(Source records)

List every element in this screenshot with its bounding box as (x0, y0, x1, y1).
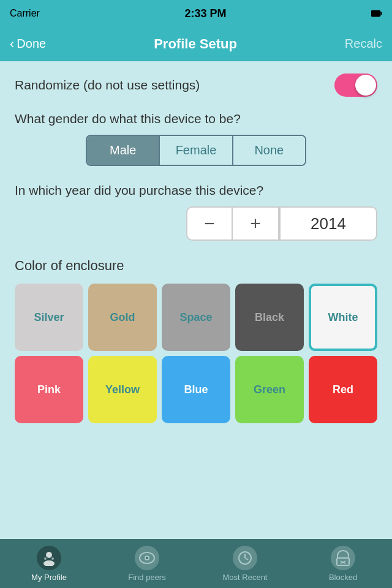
tab-bar: My Profile Find peers Most Recent (0, 539, 392, 588)
gender-segment: Male Female None (86, 135, 306, 166)
back-button[interactable]: ‹ Done (10, 36, 46, 52)
color-yellow[interactable]: Yellow (88, 356, 157, 423)
tab-my-profile[interactable]: My Profile (0, 546, 98, 582)
svg-point-9 (146, 557, 148, 559)
gender-none-button[interactable]: None (233, 136, 305, 165)
tab-most-recent-label: Most Recent (223, 573, 268, 582)
color-white[interactable]: White (309, 284, 377, 351)
toggle-knob (355, 75, 376, 96)
tab-my-profile-label: My Profile (31, 573, 67, 582)
main-content: Randomize (do not use settings) What gen… (0, 61, 392, 539)
svg-point-3 (46, 552, 52, 558)
my-profile-icon (37, 546, 61, 570)
gender-female-button[interactable]: Female (160, 136, 233, 165)
color-red[interactable]: Red (309, 356, 377, 423)
svg-point-5 (44, 557, 47, 560)
time-label: 2:33 PM (184, 7, 226, 20)
randomize-row: Randomize (do not use settings) (15, 74, 377, 97)
most-recent-icon (233, 546, 257, 570)
tab-blocked-label: Blocked (329, 573, 357, 582)
blocked-icon (331, 546, 355, 570)
randomize-label: Randomize (do not use settings) (15, 78, 334, 92)
year-decrement-button[interactable]: − (186, 206, 233, 241)
color-section-label: Color of enclosure (15, 258, 377, 274)
year-value: 2014 (279, 206, 377, 241)
tab-blocked[interactable]: Blocked (294, 546, 392, 582)
randomize-toggle[interactable] (334, 74, 377, 97)
battery-icon (371, 9, 382, 18)
color-blue[interactable]: Blue (162, 356, 230, 423)
year-increment-button[interactable]: + (233, 206, 279, 241)
color-black[interactable]: Black (235, 284, 304, 351)
svg-point-4 (43, 560, 55, 566)
svg-point-6 (51, 557, 54, 560)
back-label: Done (17, 37, 46, 51)
color-silver[interactable]: Silver (15, 284, 83, 351)
carrier-label: Carrier (10, 8, 40, 19)
tab-find-peers-label: Find peers (128, 573, 165, 582)
svg-rect-2 (372, 11, 380, 16)
year-control: − + 2014 (15, 206, 377, 241)
svg-rect-13 (337, 558, 349, 565)
gender-question: What gender do what this device to be? (15, 111, 377, 126)
color-green[interactable]: Green (235, 356, 304, 423)
gender-male-button[interactable]: Male (87, 136, 160, 165)
color-gold[interactable]: Gold (88, 284, 157, 351)
status-bar: Carrier 2:33 PM (0, 0, 392, 27)
color-pink[interactable]: Pink (15, 356, 83, 423)
nav-bar: ‹ Done Profile Setup Recalc (0, 27, 392, 61)
color-space[interactable]: Space (162, 284, 230, 351)
svg-rect-1 (380, 12, 382, 15)
tab-find-peers[interactable]: Find peers (98, 546, 196, 582)
chevron-left-icon: ‹ (10, 36, 14, 52)
color-grid: Silver Gold Space Black White Pink Yello… (15, 284, 377, 423)
status-icons (371, 9, 382, 18)
page-title: Profile Setup (154, 36, 237, 52)
find-peers-icon (135, 546, 159, 570)
svg-line-12 (245, 558, 248, 560)
tab-most-recent[interactable]: Most Recent (196, 546, 294, 582)
recalc-button[interactable]: Recalc (345, 37, 382, 51)
year-question: In which year did you purchase this devi… (15, 183, 377, 198)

Exercise
The word to find is "Recalc". Copy every line of the records that holds it.

Written solution
nav-bar: ‹ Done Profile Setup Recalc (0, 27, 392, 61)
recalc-button[interactable]: Recalc (345, 37, 382, 51)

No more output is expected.